17 novembre 2021
Cour de cassation
Pourvoi n° 20-18.336

Chambre sociale - Formation de section

Publié au Bulletin

ECLI:FR:CCASS:2021:SO01294

Titres et sommaires

CONTRAT DE TRAVAIL, DUREE DETERMINEE - Succession de contrats à durée déterminée - Validité - Conditions - Délai de carence - Respect - Exclusion - Cas - Détermination

Lorsque le contrat à durée déterminée est conclu pour remplacer un salarié absent, les dispositions de l'article L. 1244-1 du code du travail autorisent la conclusion de plusieurs contrats à durée déterminée successifs, sans qu'il y ait lieu à application d'un délai de carence. Dès lors, viole le texte susvisé la cour d'appel qui requalifie en un contrat à durée indéterminée quatre contrats à durée déterminée successivement conclus par un même salarié en remplacement de quatre salariés absents au motif qu'un délai de carence n'avait pas été appliqué entre ces contrats

CONTRAT DE TRAVAIL, DUREE DETERMINEE - Qualification donnée au contrat - Demande de requalification - Requalification par le juge - Exclusion - Cas - Succession de contrats pour remplacement de salariés absents - Conditions - Détermination

CONTRAT DE TRAVAIL, DUREE DETERMINEE - Cas de recours autorisés - Absence d'un salarié - Conditions - Absence temporaire - Définition - Portée

Texte de la décision

SOC.

CF



COUR DE CASSATION
______________________


Audience publique du 17 novembre 2021




Cassation partielle


M. CATHALA, président



Arrêt n° 1294 FS-B

Pourvoi n° U 20-18.336






R É P U B L I Q U E F R A N Ç A I S E

_________________________

AU NOM DU PEUPLE FRANÇAIS
_________________________


ARRÊT DE LA COUR DE CASSATION, CHAMBRE SOCIALE, DU 17 NOVEMBRE 2021

La société Argedis, société par actions simplifiée, dont le siège est [Adresse 2], a formé le pourvoi n° U 20-18.336 contre l'arrêt rendu le 3 juin 2020 par la cour d'appel de Paris (pôle 6, chambre 4), dans le litige l'opposant à M. [O] [G] [G], domicilié [Adresse 1], défendeur à la cassation.

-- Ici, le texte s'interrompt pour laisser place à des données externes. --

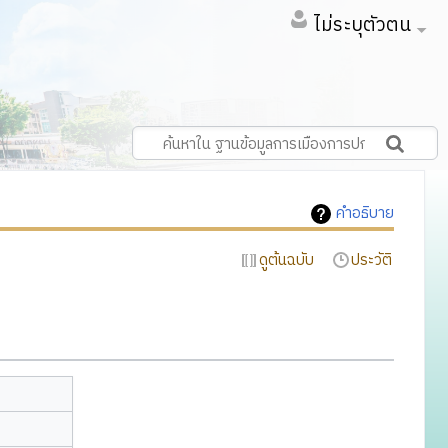
ไม่ระบุตัวตน
คำอธิบาย
ดูต้นฉบับ
ประวัติ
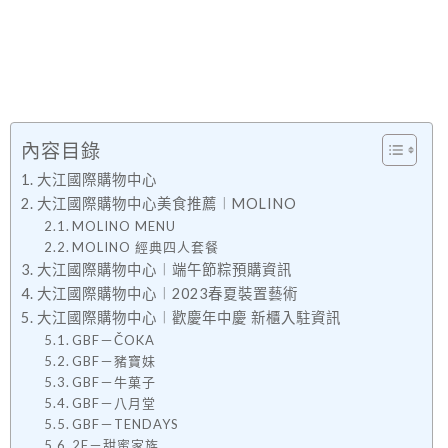
內容目錄
大江國際購物中心
大江國際購物中心美食推薦︱MOLINO
MOLINO MENU
MOLINO 經典四人套餐
大江國際購物中心︱端午節粽預購資訊
大江國際購物中心︱2023春夏裝置藝術
大江國際購物中心︱歡慶年中慶 新櫃入駐資訊
GBF－ČOKA
GBF－豬寶妹
GBF－牛菓子
GBF－八月堂
GBF－TENDAYS
2F－甜蜜家族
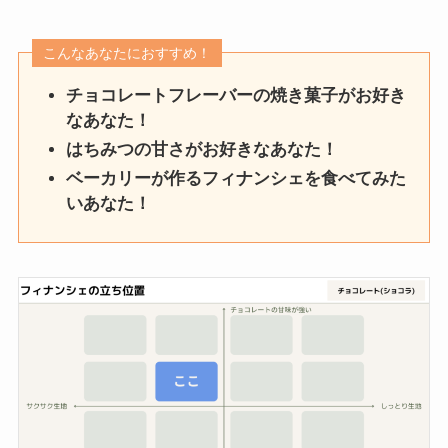
こんなあなたにおすすめ！
チョコレートフレーバーの焼き菓子がお好き
なあなた！
はちみつの甘さがお好きなあなた！
ベーカリーが作るフィナンシェを食べてみた
いあなた！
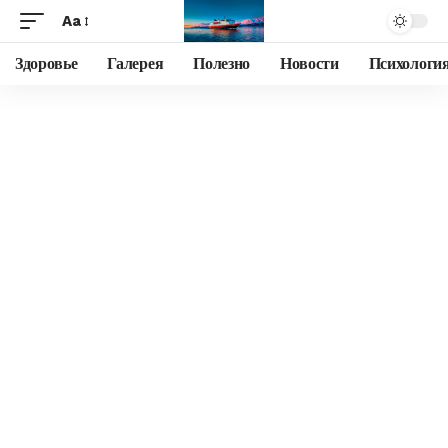
Aa
Здоровье
Галерея
Полезно
Новости
Психологи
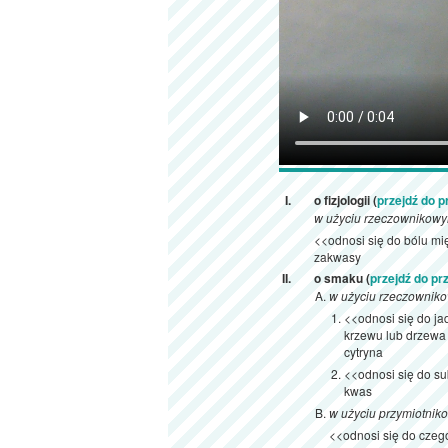
o fizjologii (
przejdź do 
w użyciu rzeczownikow
<<odnosi się do bólu mi
zakwasy
o smaku (
przejdź do p
w użyciu rzeczownik
<<odnosi się do j
krzewu lub drzewa
cytryna
<<odnosi się do su
kwas
w użyciu przymiotnik
<<odnosi się do czego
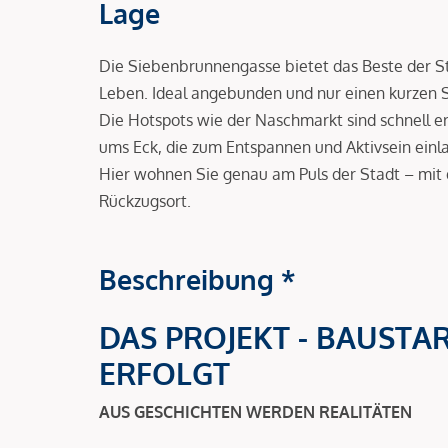
Lage
Die Siebenbrunnengasse bietet das Beste der Sta
Leben. Ideal angebunden und nur einen kurzen 
Die Hotspots wie der Naschmarkt sind schnell err
ums Eck, die zum Entspannen und Aktivsein einl
Hier wohnen Sie genau am Puls der Stadt – mit
Rückzugsort.
Beschreibung *
DAS PROJEKT - BAUSTA
ERFOLGT
AUS GESCHICHTEN WERDEN REALITÄTEN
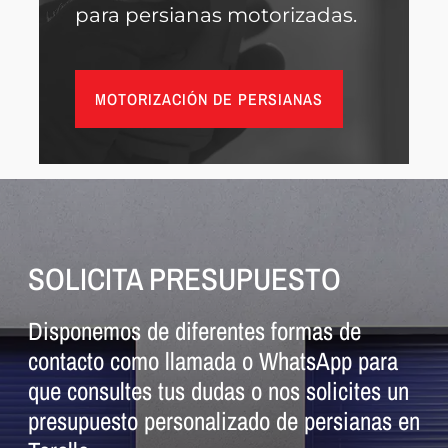
para persianas motorizadas.
MOTORIZACIÓN DE PERSIANAS
SOLICITA PRESUPUESTO
Disponemos de diferentes formas de
contacto como llamada o WhatsApp para
que consultes tus dudas o nos solicites un
presupuesto personalizado de persianas en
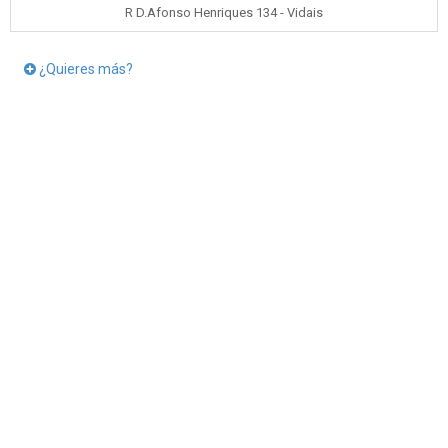
R D.Afonso Henriques 134 - Vidais
¿Quieres más?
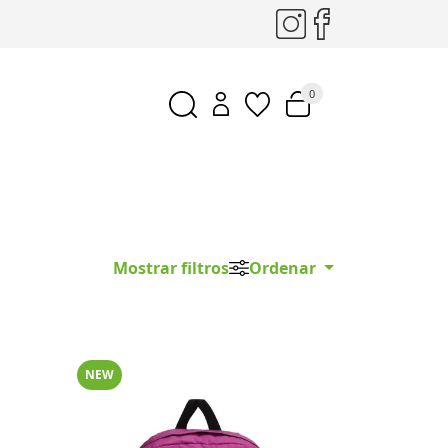
0
Mostrar filtros
Ordenar
NEW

La demanderesse invoque, à l'appui de son pourvoi, le moyen unique de cassation annexé au présent arrêt.

Le dossier a été communiqué au procureur général.

Sur le rapport de Mme Monge, conseiller, les observations de la SARL Matuchansky, Poupot et Valdelièvre, avocat de la société Argedis, et l'avis de M. Desplan, avocat général, après débats en l'audience publique du 29 septembre 2021 où étaient présents M. Cathala, président, Mme Monge, conseiller rapporteur, M. Schamber, conseiller doyen, Mme Cavrois, MM. Sornay, Rouchayrole, Flores, conseillers, Mmes Ala, Thomas-Davost, Techer, conseillers référendaires, M. Desplan, avocat général, et Mme Jouanneau, greffier de chambre,

la chambre sociale de la Cour de cassation, composée, en application de l'article R. 431-5 du code de l'organisation judiciaire, des président et conseillers précités, après en avoir délibéré conformément à la loi, a rendu le présent arrêt.

Faits et procédure

1. Selon l'arrêt attaqué (Paris, 3 juin 2020) et les pièces de la procédure, M. [G] [G] a été engagé en qualité d'assistant de vente par la société Proseca aux droits de laquelle vient la société Argedis, suivant quatre contrats à durée déterminée successifs à compter du 5 juillet 2011. Victime, le 26 décembre 2011, d'une agression sur son lieu de travail, il a été mis en arrêt pour accident du travail.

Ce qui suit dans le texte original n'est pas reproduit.